Im Rahmen der 17. Jornada de Geohistoria Regional in Minas, Uruguay, präsentierten die paraguayischen Autoren Jorge Benítez Cabral und Stella Bogarín Frutos ihr Buch „Suenan los Secretos de Santiago“. Die Veranstaltung, über die ABC Color berichtet, rückte die historische Bedeutung der ehemaligen Jesuitenreduktion Santiago in den Mittelpunkt.
Der uruguayische Historiker Oscar Padrón Favre aus Durazno hob den investigativen Wert des Werks hervor und betonte, dass es in einer Zeit, in der die Jesuitenmissionen ihr 400-jähriges Gründungsjubiläum feiern, besonders wichtig sei, das kulturelle Erbe der Reduktionen zu bewahren. Er lobte zudem die Verbreitung von historischen Bildern und Gegenständen aus den guaraní-jesuitischen Reduktionen.
Fernando Ochoteco, Koordinator der Jornada de Geohistoria Regional aus Florida, bezeichnete das Buch als wertvolle historische Rettung der alten Reduktion Santiago. Es sei Teil einer wachsenden Bewegung zur Wiederherstellung des Erbes aller 30 Jesuitenreduktionen.
Der Historiker Luis Pacheco aus Minas würdigte die paraguayische Beteiligung als „exzellent“. Er erinnerte daran, dass in alten genealogischen Aufzeichnungen Uruguays viele Paraguayer verzeichnet seien – und verwies auf eigene familiäre Verbindungen nach Paraguay.
Bruno Vuan, Historiker aus Mercedes, betonte, dass die Präsenz des Buches auf der Geohistoria-Tagung „nicht zufällig, sondern substanziell“ sei. Er offenbarte zudem familiäre Bindungen zur Familie Ímas aus Santiago, Misiones, was dem Werk für ihn eine besondere Bedeutung verleihe.

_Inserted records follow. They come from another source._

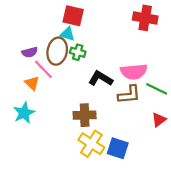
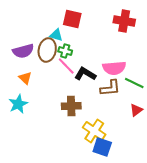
red square: (73, 16) -> (72, 19), moved
purple semicircle: (30, 52) -> (23, 51), size x1.5
pink line: (43, 69) -> (66, 66), moved
yellow cross: (91, 144) -> (94, 131), moved
blue square: (118, 148) -> (102, 147), moved

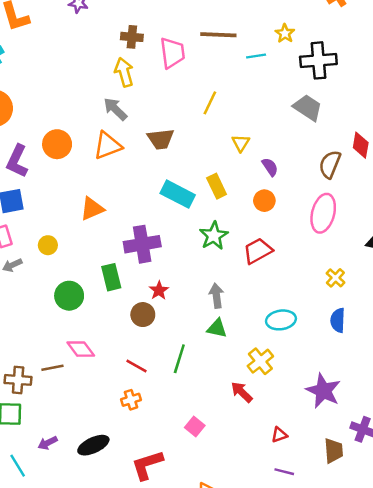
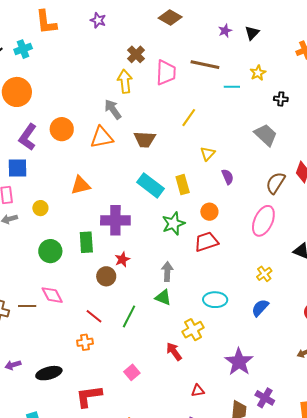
brown cross: (132, 37) -> (136, 54), turned 30
black cross: (318, 60) -> (281, 99), size x0.5
orange circle: (264, 201) -> (209, 212), moved
blue semicircle: (338, 320) -> (260, 308), turned 30

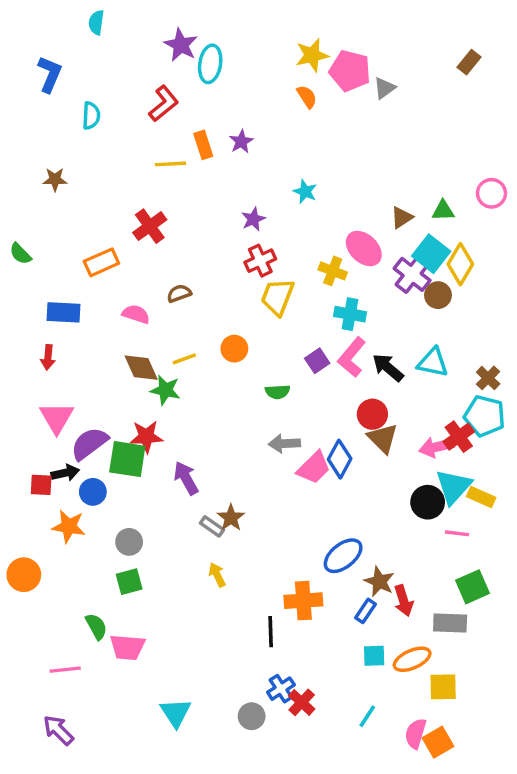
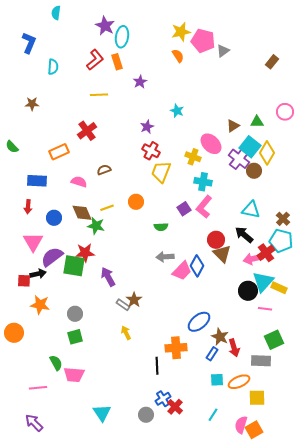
brown rectangle: (469, 62) -> (272, 62), moved
orange rectangle: (203, 145) -> (117, 62), moved
red cross: (260, 261) -> (151, 151), turned -36
black arrow: (388, 368) -> (244, 235), moved
blue circle: (93, 492) -> (54, 218), moved

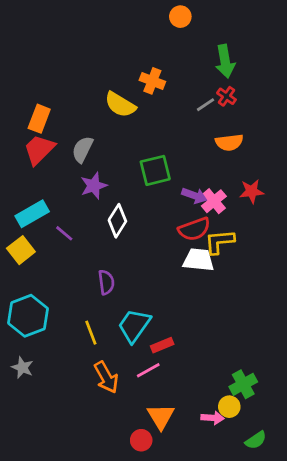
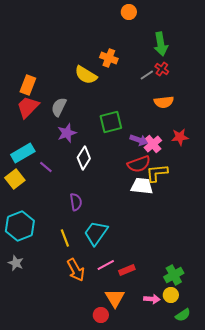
red rectangle: (162, 345) -> (127, 270), moved
yellow circle: (229, 407) -> (171, 295), moved

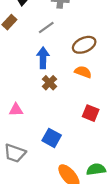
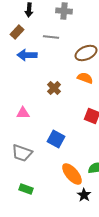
gray line: (46, 27) -> (51, 37), turned 42
blue arrow: (43, 58) -> (27, 55), moved, turned -90

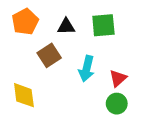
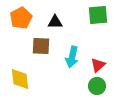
green square: (103, 25) -> (98, 15), moved
brown square: (49, 55) -> (41, 46), turned 36

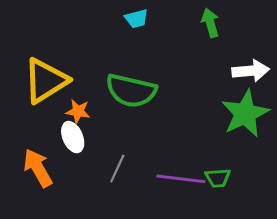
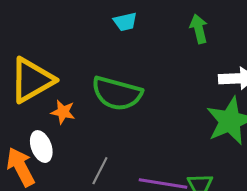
white ellipse: (73, 137) -> (41, 147), moved

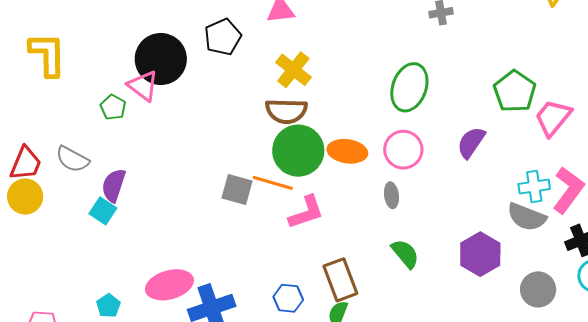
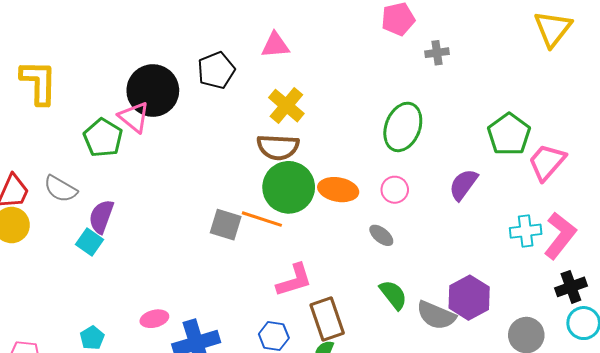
green pentagon: (113, 107) -> (103, 138), size x1.5
pink circle: (403, 150) -> (395, 190), size x0.7
gray ellipse: (391, 195) -> (381, 235), turned -45
pink L-shape: (306, 212) -> (294, 280), moved
gray semicircle: (527, 217) -> (436, 315), moved
pink ellipse: (169, 285) -> (154, 319), size x0.6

Jorge Benítez kündigte an, dass der Forschungsprozess zu „Suenan los Secretos de Santiago“ am 16. Mai um 17:00 Uhr im Rahmen der Veranstaltung „Los Museos se muestran“ im Centro Cultural del Puerto de Asunción vorgestellt werde. Die offizielle Buchpräsentation sei für den 31. Mai um 15:00 Uhr auf der Feria Internacional del Libro (FIL) in Asunción geplant, unterstützt vom Verlag Editorial El Lector. Zuvor war das Buch bereits im Museo de Itaipú Tierra Guaraní in Hernandarias und im Ateneo de Lengua y Cultura Guaraní in Fernando de la Mora vorgestellt worden. Die Erstveröffentlichung fand am 30. Dezember 2025 in Santiago statt.